Leyendo el documento final del Sínodo sobre los jóvenes he encontrado esta afirmación: “Todos los jóvenes, sin excepción, están en el corazón de Dios y, por tanto, también en el corazón de la Iglesia” (DF 117).
Tengo que decir que esta expresión me gusta de manera particular. El primer motivo por el que reconozco que me gusta es porque no se habla de algunos jóvenes sino de todos. Los padres y los educadores sabemos por experiencia que cada joven es un mundo. Los padres dicen “cada hijo es diferente”, los educadores saben que “cada joven es distinto”. Es cierto, cada persona es un pequeño mundo tejido por situaciones vitales concretas, relaciones fraguadas a lo largo del tiempo, sueños que ocupan el corazón, proyectos que abren al futuro. Somos un misterio para nosotros mismos y no lo somos menos para los demás. El documento final del Sínodo cuando habla de “todos los jóvenes, sin excepción” está hablando de los jóvenes de aquí y de allá, de esta cultura y de la otra, de la religión cristiana, o de otra religión o de ninguna. Todos. El Sínodo ha puesto su mirada en todos los jóvenes. La Iglesia quiere caminar con todos los jóvenes.
El segundo motivo por el que me gusta esta expresión es porque se reconoce que todos los jóvenes están en el corazón de Dios.

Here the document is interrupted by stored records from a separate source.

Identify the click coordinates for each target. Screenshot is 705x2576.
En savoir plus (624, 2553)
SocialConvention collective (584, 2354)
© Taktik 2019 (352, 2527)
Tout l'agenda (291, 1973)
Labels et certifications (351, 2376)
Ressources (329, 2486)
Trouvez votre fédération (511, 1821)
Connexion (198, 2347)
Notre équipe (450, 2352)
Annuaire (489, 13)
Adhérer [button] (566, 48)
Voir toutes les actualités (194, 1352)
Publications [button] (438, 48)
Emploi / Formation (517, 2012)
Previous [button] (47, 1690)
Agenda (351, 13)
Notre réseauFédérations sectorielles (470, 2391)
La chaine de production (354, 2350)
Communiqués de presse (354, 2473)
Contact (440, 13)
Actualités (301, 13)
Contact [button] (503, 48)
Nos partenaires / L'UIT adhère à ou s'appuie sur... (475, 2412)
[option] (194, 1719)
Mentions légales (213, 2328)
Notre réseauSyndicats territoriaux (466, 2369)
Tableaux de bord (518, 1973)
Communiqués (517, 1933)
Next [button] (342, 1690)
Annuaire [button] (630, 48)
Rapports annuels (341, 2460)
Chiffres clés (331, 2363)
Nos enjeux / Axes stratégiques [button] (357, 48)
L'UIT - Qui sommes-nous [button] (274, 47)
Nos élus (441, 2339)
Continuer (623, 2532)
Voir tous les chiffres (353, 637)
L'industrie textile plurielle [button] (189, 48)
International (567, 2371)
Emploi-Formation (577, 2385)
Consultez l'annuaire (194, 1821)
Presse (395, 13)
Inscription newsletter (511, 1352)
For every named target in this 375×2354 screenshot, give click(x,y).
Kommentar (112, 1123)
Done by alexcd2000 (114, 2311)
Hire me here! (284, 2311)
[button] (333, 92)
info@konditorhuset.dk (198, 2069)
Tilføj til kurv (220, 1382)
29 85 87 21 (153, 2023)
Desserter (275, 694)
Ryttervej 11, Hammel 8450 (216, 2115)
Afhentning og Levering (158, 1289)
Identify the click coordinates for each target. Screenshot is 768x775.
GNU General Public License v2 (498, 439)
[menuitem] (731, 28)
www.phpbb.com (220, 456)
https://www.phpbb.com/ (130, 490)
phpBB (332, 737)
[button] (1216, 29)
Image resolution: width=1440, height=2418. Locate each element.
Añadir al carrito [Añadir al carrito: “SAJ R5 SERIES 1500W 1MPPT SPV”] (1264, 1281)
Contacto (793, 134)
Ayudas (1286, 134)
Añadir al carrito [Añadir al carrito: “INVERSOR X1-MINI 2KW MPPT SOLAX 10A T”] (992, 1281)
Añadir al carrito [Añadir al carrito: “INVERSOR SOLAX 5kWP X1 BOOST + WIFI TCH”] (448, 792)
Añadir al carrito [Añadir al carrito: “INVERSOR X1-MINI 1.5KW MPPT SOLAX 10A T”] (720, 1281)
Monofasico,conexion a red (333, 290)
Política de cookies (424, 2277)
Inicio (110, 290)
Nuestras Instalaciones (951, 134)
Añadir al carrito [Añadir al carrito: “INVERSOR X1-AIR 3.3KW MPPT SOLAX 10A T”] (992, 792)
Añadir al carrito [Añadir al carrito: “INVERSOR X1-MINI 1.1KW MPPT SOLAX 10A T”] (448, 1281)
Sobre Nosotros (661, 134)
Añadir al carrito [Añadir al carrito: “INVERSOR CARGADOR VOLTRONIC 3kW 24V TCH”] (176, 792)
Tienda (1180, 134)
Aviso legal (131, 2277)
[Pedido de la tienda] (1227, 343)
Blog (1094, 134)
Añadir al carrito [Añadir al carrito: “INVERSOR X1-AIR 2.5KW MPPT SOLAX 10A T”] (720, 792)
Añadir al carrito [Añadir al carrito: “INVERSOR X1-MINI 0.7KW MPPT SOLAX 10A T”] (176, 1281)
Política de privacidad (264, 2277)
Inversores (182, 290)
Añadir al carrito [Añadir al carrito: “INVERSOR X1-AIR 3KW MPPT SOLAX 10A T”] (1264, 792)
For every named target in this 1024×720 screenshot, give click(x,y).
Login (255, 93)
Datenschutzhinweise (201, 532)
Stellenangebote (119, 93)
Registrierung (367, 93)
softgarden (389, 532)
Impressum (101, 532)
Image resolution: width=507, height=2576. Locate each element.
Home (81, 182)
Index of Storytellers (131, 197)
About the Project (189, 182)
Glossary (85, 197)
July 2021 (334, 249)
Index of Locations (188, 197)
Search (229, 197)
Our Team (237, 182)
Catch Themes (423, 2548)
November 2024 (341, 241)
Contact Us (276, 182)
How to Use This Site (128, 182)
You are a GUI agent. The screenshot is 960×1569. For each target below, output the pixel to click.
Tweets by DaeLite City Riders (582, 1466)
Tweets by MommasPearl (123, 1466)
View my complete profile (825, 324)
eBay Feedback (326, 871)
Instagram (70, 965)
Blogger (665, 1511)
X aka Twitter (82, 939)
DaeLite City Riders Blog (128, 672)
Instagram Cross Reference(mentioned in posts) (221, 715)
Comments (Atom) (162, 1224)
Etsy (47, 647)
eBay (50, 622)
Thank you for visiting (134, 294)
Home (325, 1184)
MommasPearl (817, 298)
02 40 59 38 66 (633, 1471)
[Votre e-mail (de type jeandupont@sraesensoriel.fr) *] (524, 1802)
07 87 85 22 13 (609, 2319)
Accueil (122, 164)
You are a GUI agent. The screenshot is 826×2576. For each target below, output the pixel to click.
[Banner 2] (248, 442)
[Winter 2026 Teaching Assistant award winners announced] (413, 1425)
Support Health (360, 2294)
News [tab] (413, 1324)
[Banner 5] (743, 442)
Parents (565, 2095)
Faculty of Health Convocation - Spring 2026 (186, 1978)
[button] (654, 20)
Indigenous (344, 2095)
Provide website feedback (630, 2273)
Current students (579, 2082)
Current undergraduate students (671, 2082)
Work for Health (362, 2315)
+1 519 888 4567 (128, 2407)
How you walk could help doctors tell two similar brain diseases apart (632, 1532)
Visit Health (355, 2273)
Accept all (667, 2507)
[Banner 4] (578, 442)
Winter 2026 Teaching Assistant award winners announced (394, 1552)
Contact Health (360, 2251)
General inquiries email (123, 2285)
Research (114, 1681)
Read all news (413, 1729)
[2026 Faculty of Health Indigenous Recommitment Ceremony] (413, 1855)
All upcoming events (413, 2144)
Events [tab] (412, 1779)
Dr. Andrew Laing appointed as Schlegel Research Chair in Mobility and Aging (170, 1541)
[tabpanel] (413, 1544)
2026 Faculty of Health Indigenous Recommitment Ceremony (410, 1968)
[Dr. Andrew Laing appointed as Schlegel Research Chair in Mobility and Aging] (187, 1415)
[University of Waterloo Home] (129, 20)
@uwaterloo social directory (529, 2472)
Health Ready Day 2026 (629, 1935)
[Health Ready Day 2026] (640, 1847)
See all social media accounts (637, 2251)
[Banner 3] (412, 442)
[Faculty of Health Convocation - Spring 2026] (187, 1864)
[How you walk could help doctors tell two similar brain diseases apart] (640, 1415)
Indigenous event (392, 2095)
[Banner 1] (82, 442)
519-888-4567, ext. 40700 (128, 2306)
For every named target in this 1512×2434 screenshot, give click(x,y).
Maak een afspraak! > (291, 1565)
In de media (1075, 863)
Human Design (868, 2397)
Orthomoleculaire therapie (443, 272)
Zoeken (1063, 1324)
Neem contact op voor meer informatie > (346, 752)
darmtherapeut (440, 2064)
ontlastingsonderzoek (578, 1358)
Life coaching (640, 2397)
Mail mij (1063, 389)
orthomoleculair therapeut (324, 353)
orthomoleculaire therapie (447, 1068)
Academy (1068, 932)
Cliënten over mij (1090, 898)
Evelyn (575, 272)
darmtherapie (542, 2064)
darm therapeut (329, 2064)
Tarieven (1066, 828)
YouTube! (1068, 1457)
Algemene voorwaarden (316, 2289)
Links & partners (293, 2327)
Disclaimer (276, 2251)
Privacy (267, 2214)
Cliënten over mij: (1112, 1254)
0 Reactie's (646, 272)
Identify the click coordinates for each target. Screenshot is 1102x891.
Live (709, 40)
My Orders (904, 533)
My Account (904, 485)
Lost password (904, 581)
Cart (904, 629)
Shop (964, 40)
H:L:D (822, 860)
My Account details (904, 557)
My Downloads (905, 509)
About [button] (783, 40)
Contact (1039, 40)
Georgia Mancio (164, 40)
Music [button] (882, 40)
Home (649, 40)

En Dios estamos todos. Aquí tocamos el misterio sorprendente y entrañable que es Dios, al que no podemos encerrar en nuestros sentimientos o ideas, por apropiados que sean. Dios no traza fronteras, no secciona, no divide, sino que “quiere que todos los hombres se salven y lleguen al conocimiento pleno de la verdad” (1 Timoteo 2,3). En el misterio de Dios todos tenemos nuestro lugar más esencial. En este sentido, no es extraño que el documento final del Sínodo afirme que en los jóvenes Dios nos habla tanto a la Iglesia como al mundo. “Creemos que también hoy Dios habla a la Iglesia y al mundo mediante los jóvenes, su creatividad y su compromiso, así como sus sufrimientos y sus solicitudes de ayuda. Con ellos podemos leer más proféticamente nuestra época y reconocer los signos de los tiempos; por esto los jóvenes son uno de los “lugares teológicos” en los que el Señor nos da a conocer algunas de sus expectativas y desafíos para construir el mañana” (DF 64).
La afirmación, que he destacado al inicio de este escrito, me gusta porque lleva implícito el convencimiento de que los jóvenes son un cauce de renovación eclesial. “La Iglesia sabe por experiencia que para renovarse necesita la contribución de ellos. Los jóvenes, en ciertos aspectos, van por delante de los pastores” (DF 67). La afirmación es atrevida. Los jóvenes van delante. ¿Estaremos dispuestos a aprender de los jóvenes? ¿Sabremos recoger sus inquietudes de renovación? Por lo visto, los jóvenes nos hacen bien y nos ayudan. La Iglesia necesita de los jóvenes.